While technically not part of the Minnesota River, the Traverse Gap located near Brown's Valley, MN, is the most interesting geographical feature of the Minnesota River. At this location, water in the lakes and pools on the south side of the highway flow into the Minnesota River, and end up in the Gulf of Mexico, while water in the lake on the north side of the highway flow into the Red River of the North and end up in Hudson Bay.

During the most recent advances of the glaciers, the Laurentide Ice Sheet came as far south as present day Browns Valley, Minnesota. The head of the ice left a ridge called Big Stone Moraine. As the ice melted, a huge lake formed behind this moraine. That lake is known as Lake Agassiz. This lake was huge, covering an area larger than all of the current Great Lakes combined. At some point about 8,000 BC, the lake overtopped the moraine and started to drain. The breech eventually grew to about 1,300 feet wide and about 4 miles in length. The tremendous volume of water flowed down stream, cutting a valley that averages 130 feet deep though areas currently occupied by Big Stone Lake, the Minnesota River, and the Mississippi River (from Saint Paul and south). While the water flowed for an estimated 2,600 years, the bulk of the lake may have drained in as little as one year. Around 6,400 BC, the ice had retreated enough to create another outlet for the lake to flow into Hudson Bay. At that time, Lake Agassiz continued to drain to the north, and the water fell below the elevation of the outlet at Browns Valley.

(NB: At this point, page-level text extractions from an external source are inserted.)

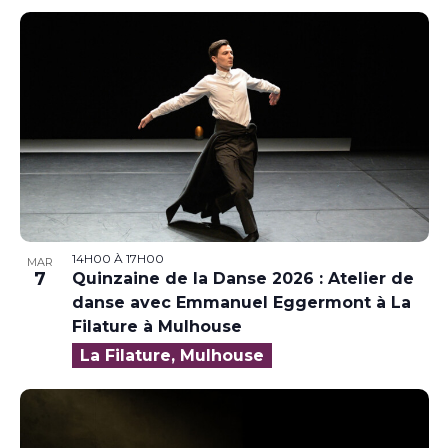
14H00
À
17H00
MAR
7
Quinzaine de la Danse 2026 : Atelier de
danse avec Emmanuel Eggermont à La
Filature à Mulhouse
La Filature, Mulhouse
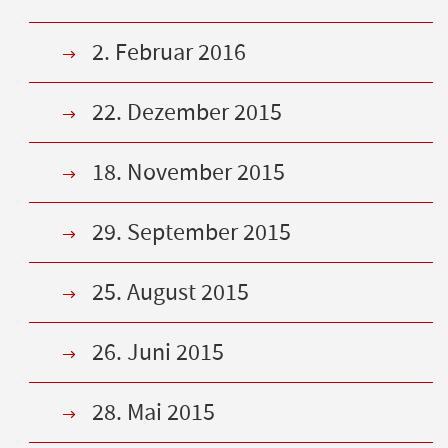
2. Februar 2016
22. Dezember 2015
18. November 2015
29. September 2015
25. August 2015
26. Juni 2015
28. Mai 2015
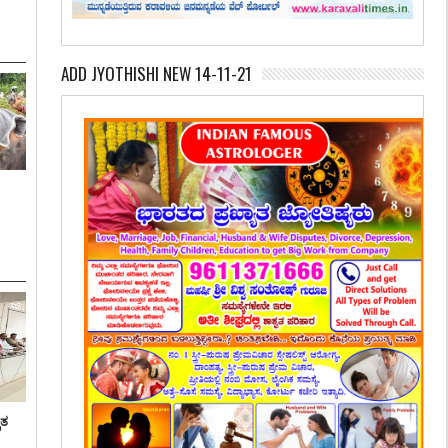
ADD JYOTHISHI NEW 14-11-21
ೃತ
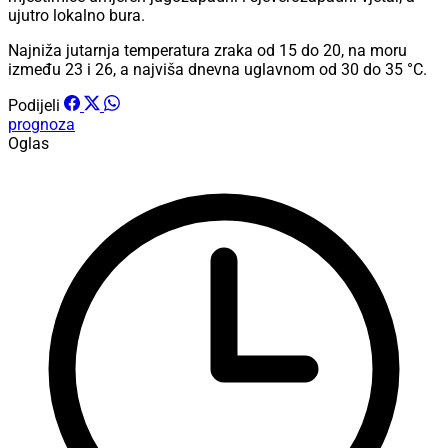
ujutro lokalno bura.
Najniža jutarnja temperatura zraka od 15 do 20, na moru
između 23 i 26, a najviša dnevna uglavnom od 30 do 35 °C.
Podijeli
prognoza
Oglas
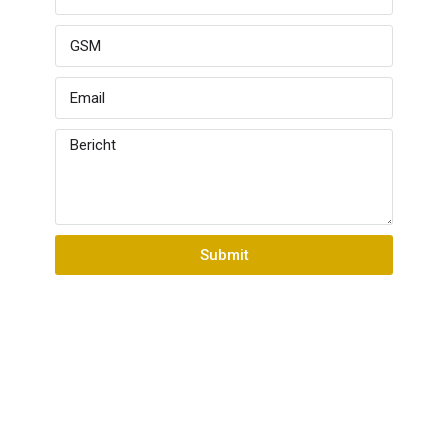
Submit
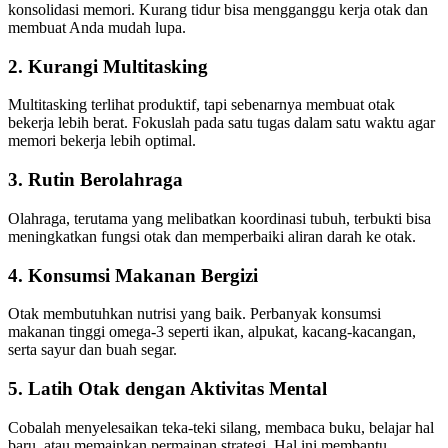
konsolidasi memori. Kurang tidur bisa mengganggu kerja otak dan
membuat Anda mudah lupa.
2. Kurangi Multitasking
Multitasking terlihat produktif, tapi sebenarnya membuat otak
bekerja lebih berat. Fokuslah pada satu tugas dalam satu waktu agar
memori bekerja lebih optimal.
3. Rutin Berolahraga
Olahraga, terutama yang melibatkan koordinasi tubuh, terbukti bisa
meningkatkan fungsi otak dan memperbaiki aliran darah ke otak.
4. Konsumsi Makanan Bergizi
Otak membutuhkan nutrisi yang baik. Perbanyak konsumsi
makanan tinggi omega-3 seperti ikan, alpukat, kacang-kacangan,
serta sayur dan buah segar.
5. Latih Otak dengan Aktivitas Mental
Cobalah menyelesaikan teka-teki silang, membaca buku, belajar hal
baru, atau memainkan permainan strategi. Hal ini membantu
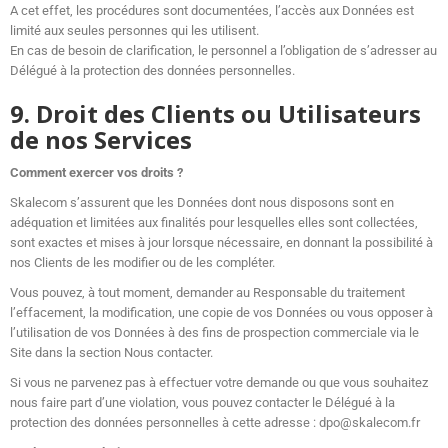
A cet effet, les procédures sont documentées, l’accès aux Données est
limité aux seules personnes qui les utilisent.
En cas de besoin de clarification, le personnel a l’obligation de s’adresser au
Délégué à la protection des données personnelles.
9. Droit des Clients ou Utilisateurs
de nos Services
Comment exercer vos droits ?
Skalecom s’assurent que les Données dont nous disposons sont en
adéquation et limitées aux finalités pour lesquelles elles sont collectées,
sont exactes et mises à jour lorsque nécessaire, en donnant la possibilité à
nos Clients de les modifier ou de les compléter.
Vous pouvez, à tout moment, demander au Responsable du traitement
l’effacement, la modification, une copie de vos Données ou vous opposer à
l’utilisation de vos Données à des fins de prospection commerciale via le
Site dans la section Nous contacter.
Si vous ne parvenez pas à effectuer votre demande ou que vous souhaitez
nous faire part d’une violation, vous pouvez contacter le Délégué à la
protection des données personnelles à cette adresse : dpo@skalecom.fr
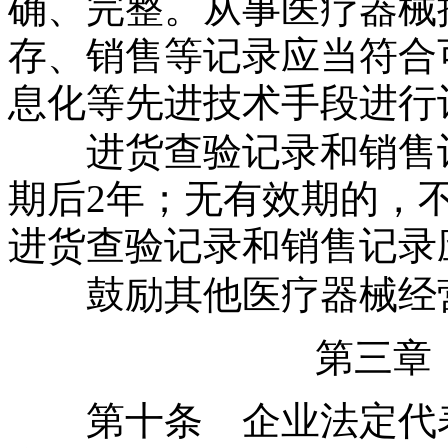
确、完整。从事医疗器械
存、销售等记录应当符合
息化等先进技术手段进行
进货查验记录和销售记
期后
2
年；无有效期的，
进货查验记录和销售记录
鼓励其他医疗器械经营
第三章
第十条 企业法定代表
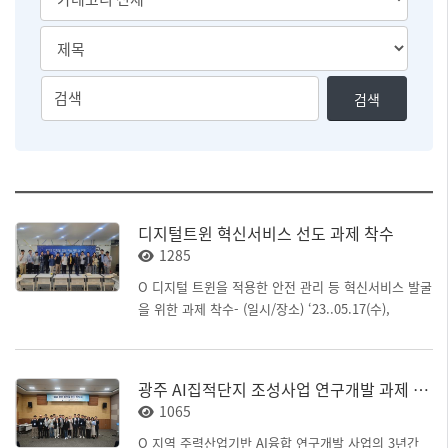
카
테
고
검
검
검색
리
색
색
분
유
어
류
형
를
선
선
입
택
택
력
하
디지털트윈 혁신서비스 선도 과제 착수
실
1285
수
있
O 디지털 트윈을 적용한 안전 관리 등 혁신서비스 발굴
습
을 위한 과제 착수- (일시/장소) ‘23..05.17(수),
니
10:30~17:00 / 세종 르호봇 대회의실- (추진목표) 의료
다
시설 및 제조기업(제조공장) 대상 디지털 트윈 기반 안
전관리서비스 등을 발굴·적용하여 이용자·근로자 안전
광주 AI집적단지 조성사업 연구개발 과제 성과 확산 방안 수립을 위한 간담회
확보 및 운영 효율성 강화- (추진내용) 공모를 통해 선
1065
정된 4개 과제별 의료시설 및 제조기업의 안전·운영 효
율 확보를 위한 디지털 트윈 적용 특화서비스 발굴 계
O 지역 주력산업기반 AI융합 연구개발 사업의 3년간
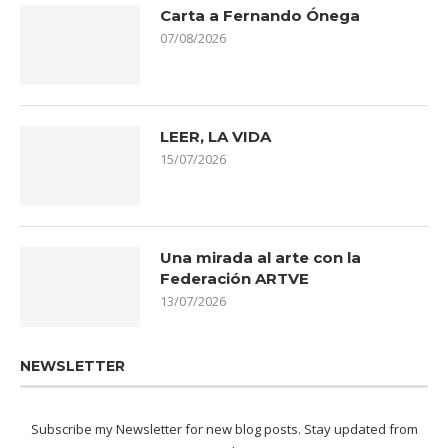
Carta a Fernando Ónega
07/08/2026
LEER, LA VIDA
15/07/2026
Una mirada al arte con la
Federación ARTVE
13/07/2026
NEWSLETTER
Subscribe my Newsletter for new blog posts. Stay updated from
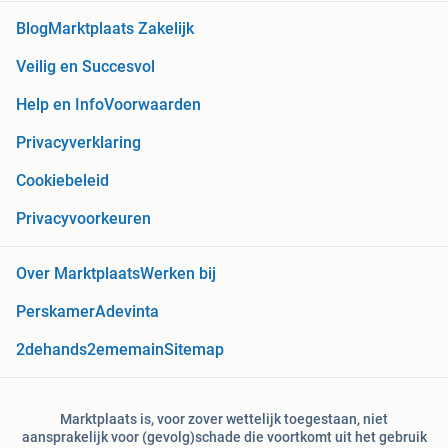
Blog
Marktplaats Zakelijk
Veilig en Succesvol
Help en Info
Voorwaarden
Privacyverklaring
Cookiebeleid
Privacyvoorkeuren
Over Marktplaats
Werken bij
Perskamer
Adevinta
2dehands
2ememain
Sitemap
Marktplaats is, voor zover wettelijk toegestaan, niet
aansprakelijk voor (gevolg)schade die voortkomt uit het gebruik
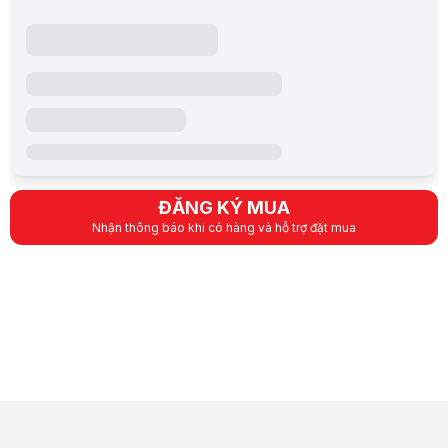
ĐĂNG KÝ MUA
Nhận thông báo khi có hàng và hỗ trợ đặt mua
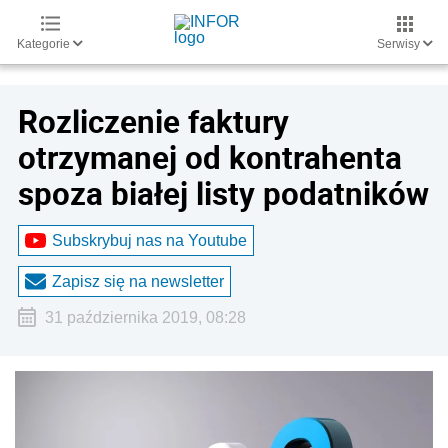
Kategorie
Serwisy
Rozliczenie faktury
otrzymanej od kontrahenta
spoza białej listy podatników
Subskrybuj nas na Youtube
Zapisz się na newsletter
31 października 2019, 08:28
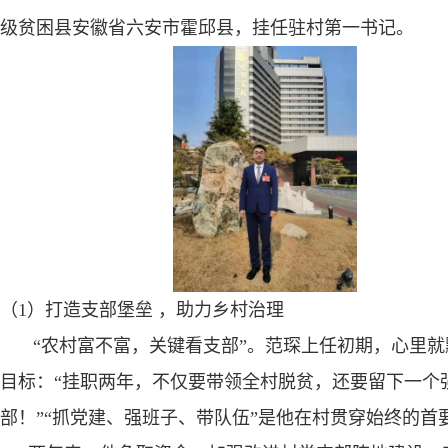
级贫困县安徽省六安市霍邱县，挂任驻村第一书记。
（
1
）打造支部堡垒 ，助力乡村治理
“
农村富不富，关键看支部”。范琛上任初期，心里就
目标：“挂职两年，不仅要带领全村脱贫，还要留下一个
部！”“抓党建、强班子、带队伍”是他在村贯穿始终的首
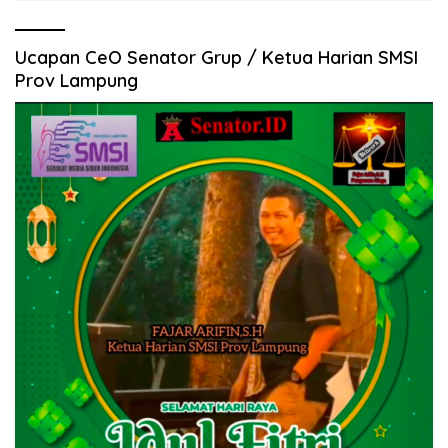
Ucapan CeO Senator Grup / Ketua Harian SMSI
Prov Lampung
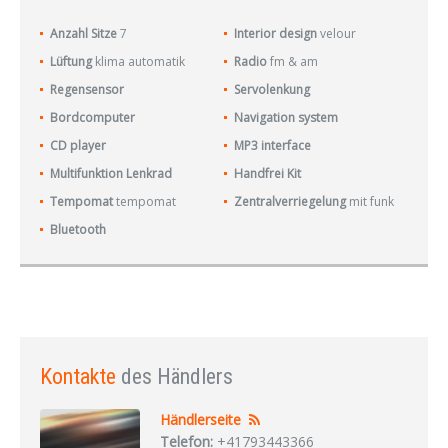
Anzahl Sitze
7
Interior design
velour
Lüftung
klima automatik
Radio
fm & am
Regensensor
Servolenkung
Bordcomputer
Navigation system
CD player
MP3 interface
Multifunktion Lenkrad
Handfrei Kit
Tempomat
tempomat
Zentralverriegelung
mit funk
Bluetooth
Kontakte
des Händlers
Händlerseite
Telefon:
+41793443366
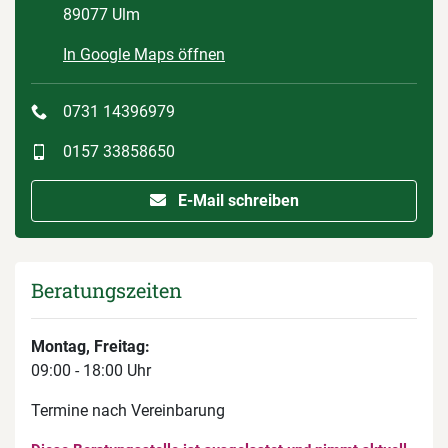
89077 Ulm
In Google Maps öffnen
0731 14396979
0157 33858650
E-Mail schreiben
Beratungszeiten
Montag, Freitag:
09:00 - 18:00 Uhr
Termine nach Vereinbarung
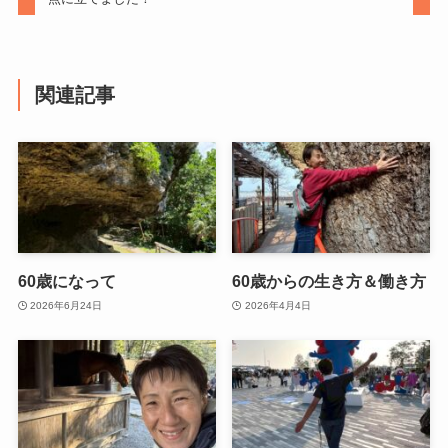
関連記事
60歳になって
60歳からの生き方＆働き方
2026年6月24日
2026年4月4日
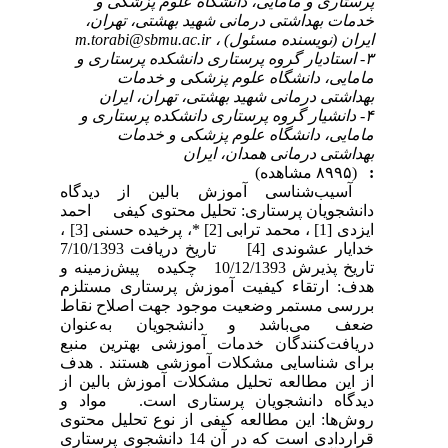
پرستاری و مامایی، دانشگاه علوم پزشکی و
خدمات بهداشتی درمانی شهید بهشتی، تهران،
ایران (نویسنده مسئول) ،
m.torabi@sbmu.ac.ir
۳- استادیار گروه پرستاری دانشکده پرستاری و
مامایی، دانشگاه علوم پزشکی و خدمات
بهداشتی درمانی شهید بهشتی، تهران، ایران
۴- دانشیار گروه پرستاری دانشکده پرستاری و
مامایی، دانشگاه علوم پزشکی و خدمات
بهداشتی درمانی همدان، ایران
:
(۸۹۹۵ مشاهده)
آسیب‌شناسی آموزش بالین از دیدگاه
دانشجویان پرستاری: تحلیل محتوی کیفی احمد
ایزدی [1] ، محمد ترابی [2] *، پرخیده حسنی [3] ،
خدایار عشوندی [4] تاریخ دریافت 7/10/1393
تاریخ پذیرش 10/12/1393 چکیده پیش‌زمینه و
هدف: ارتقاء کیفیت آموزش پرستاری مستلزم
بررسی مستمر وضعیت موجود جهت اصلاح نقاط
ضعف می‌باشد و دانشجویان به‌عنوان
دریافت‌کنندگان خدمات آموزشی بهترین منبع
برای شناسایی مشکلات آموزشی هستند . هدف
از این مطالعه تحلیل مشکلات آموزش بالین از
دیدگاه دانشجویان پرستاری است. مواد و
روش‌ها: این مطالعه کیفی از نوع تحلیل محتوی
قراردادی است که در آن 14 دانشجوی پرستاری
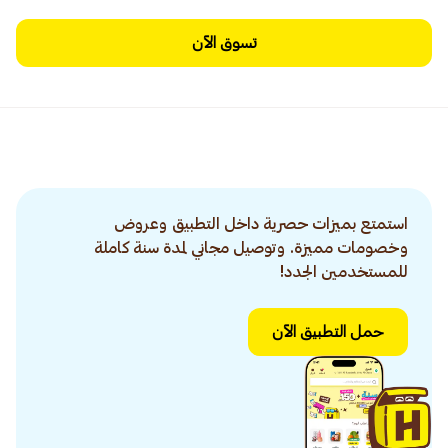
تسوق الآن
استمتع بميزات حصرية داخل التطبيق وعروض
وخصومات مميزة. وتوصيل مجاني لمدة سنة كاملة
للمستخدمين الجدد!
حمل التطبيق الآن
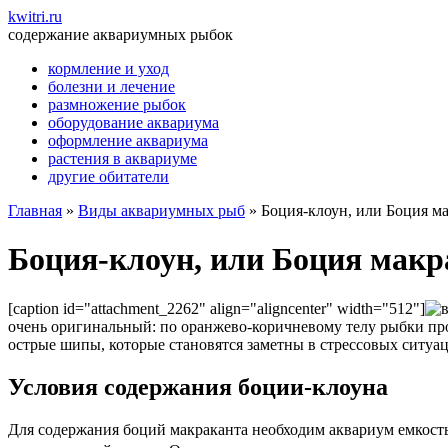
kwitri.ru
содержание аквариумных рыбок
кормление и уход
болезни и лечение
размножение рыбок
оборудование аквариума
оформление аквариума
растения в аквариуме
другие обитатели
Главная
»
Виды аквариумных рыб
»
Боция-клоун, или Боция м
Боция-клоун, или Боция макр
[caption id="attachment_2262" align="aligncenter" width="512"]
очень оригинальный: по оранжево-коричневому телу рыбки пр
острые шипы, которые становятся заметны в стрессовых ситуа
Условия содержания боции-клоуна
Для содержания боций макраканта необходим аквариум емкость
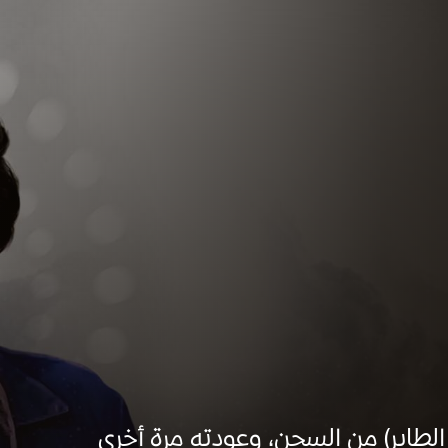
الطاير) من السجن، وعودته مرة أخرى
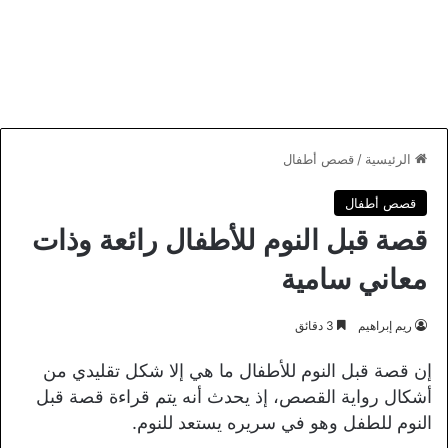
الرئيسية
/
قصص أطفال
قصص أطفال
قصة قبل النوم للأطفال رائعة وذات
معاني سامية
ريم إبراهيم
3 دقائق
إن قصة قبل النوم للأطفال ما هي إلا شكل تقليدي من
أشكال رواية القصص، إذ يحدث أنه يتم قراءة قصة قبل
النوم للطفل وهو في سريره يستعد للنوم.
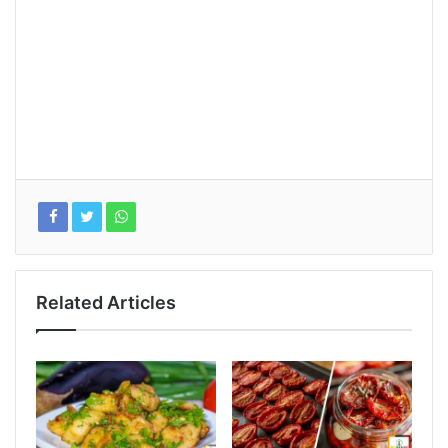
Related Articles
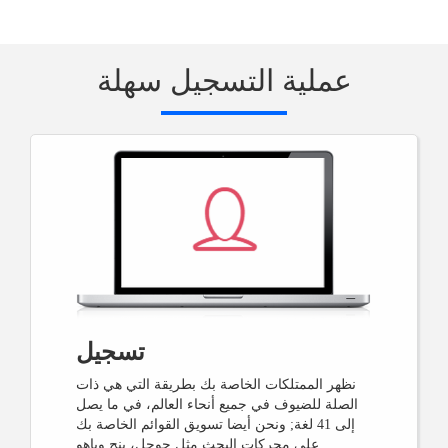
عملية التسجيل سهلة
تسجيل
نظهر الممتلكات الخاصة بك بطريقة التي هي ذات
الصلة للضيوف في جميع أنحاء العالم، في ما يصل
إلى 41 لغة; ونحن أيضا تسويق القوائم الخاصة بك
على محركات البحث مثل جوجل، بنج وياهو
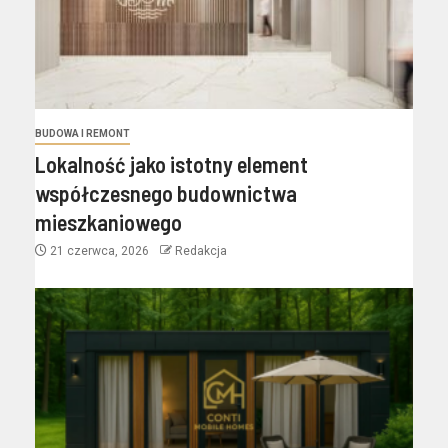
BUDOWA I REMONT
Lokalność jako istotny element
współczesnego budownictwa
mieszkaniowego
21 czerwca, 2026
Redakcja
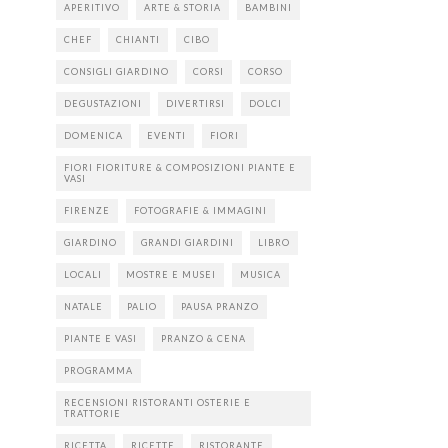
APERITIVO
ARTE & STORIA
BAMBINI
CHEF
CHIANTI
CIBO
CONSIGLI GIARDINO
CORSI
CORSO
DEGUSTAZIONI
DIVERTIRSI
DOLCI
DOMENICA
EVENTI
FIORI
FIORI FIORITURE & COMPOSIZIONI PIANTE E
VASI
FIRENZE
FOTOGRAFIE & IMMAGINI
GIARDINO
GRANDI GIARDINI
LIBRO
LOCALI
MOSTRE E MUSEI
MUSICA
NATALE
PALIO
PAUSA PRANZO
PIANTE E VASI
PRANZO & CENA
PROGRAMMA
RECENSIONI RISTORANTI OSTERIE E
TRATTORIE
RICETTA
RICETTE
RISTORANTE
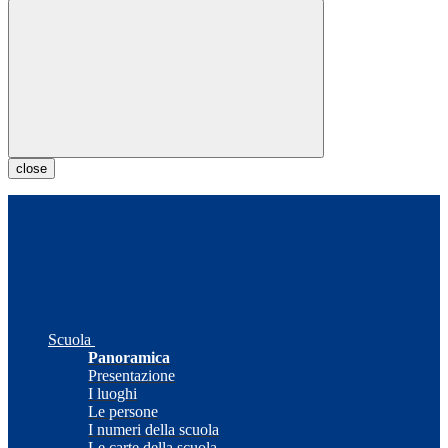
close
Scuola
Panoramica
Presentazione
I luoghi
Le persone
I numeri della scuola
Le carte della scuola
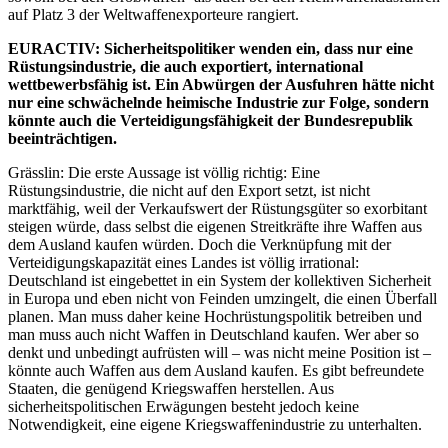
auf Platz 3 der Weltwaffenexporteure rangiert.
EURACTIV: Sicherheitspolitiker wenden ein, dass nur eine
Rüstungsindustrie, die auch exportiert, international
wettbewerbsfähig ist. Ein Abwürgen der Ausfuhren hätte nicht
nur eine schwächelnde heimische Industrie zur Folge, sondern
könnte auch die Verteidigungsfähigkeit der Bundesrepublik
beeinträchtigen.
Grässlin: Die erste Aussage ist völlig richtig: Eine
Rüstungsindustrie, die nicht auf den Export setzt, ist nicht
marktfähig, weil der Verkaufswert der Rüstungsgüter so exorbitant
steigen würde, dass selbst die eigenen Streitkräfte ihre Waffen aus
dem Ausland kaufen würden. Doch die Verknüpfung mit der
Verteidigungskapazität eines Landes ist völlig irrational:
Deutschland ist eingebettet in ein System der kollektiven Sicherheit
in Europa und eben nicht von Feinden umzingelt, die einen Überfall
planen. Man muss daher keine Hochrüstungspolitik betreiben und
man muss auch nicht Waffen in Deutschland kaufen. Wer aber so
denkt und unbedingt aufrüsten will – was nicht meine Position ist –
könnte auch Waffen aus dem Ausland kaufen. Es gibt befreundete
Staaten, die genügend Kriegswaffen herstellen. Aus
sicherheitspolitischen Erwägungen besteht jedoch keine
Notwendigkeit, eine eigene Kriegswaffenindustrie zu unterhalten.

The remains of the outlet of Lake Agassiz is called Traverse Gap. Lake Traverse is on the north side of the gap. It is maintained by a dam at 967 feet of elevation. Big Stone lake is to the south. It is also maintained at 967 by a dam in Ortonville, MN. A highway has been built across the high part of the gap, and a small park has been built to note this geographical feature. The photo above shows the marker, while the photo below shows the park. The historical high spot was at 984 feet, but improvements in the highway put the roadway at 987 feet. A dike was also built across the gap, and that dike is at 987.

The result of these elevations is that water that is high enough to overtop the roadway will also flow across the continental divide. The result is that flood waters from Lake Traverse could flow to the south and end up in the Minnesota River, while a flood on Bit Stone Lake could overtop the roadway and flow north to Hudson Bay.

The photo below is looking north at Lake Traverse. The water on the north side of the road flows into the Red River and into Canada, eventually flowing into James Bay at the southern tip of Hudson Bay.

Traverse Gap
Traverse Gap
These two photos are looking south at the pools and wetlands that flow into Big Stone Lake. Big Stone Lake is considered the source of the Minnesota River, so this location is technically not part of the Minnesota River, but the water eventually does flow into the Minnesota River at Ortonville.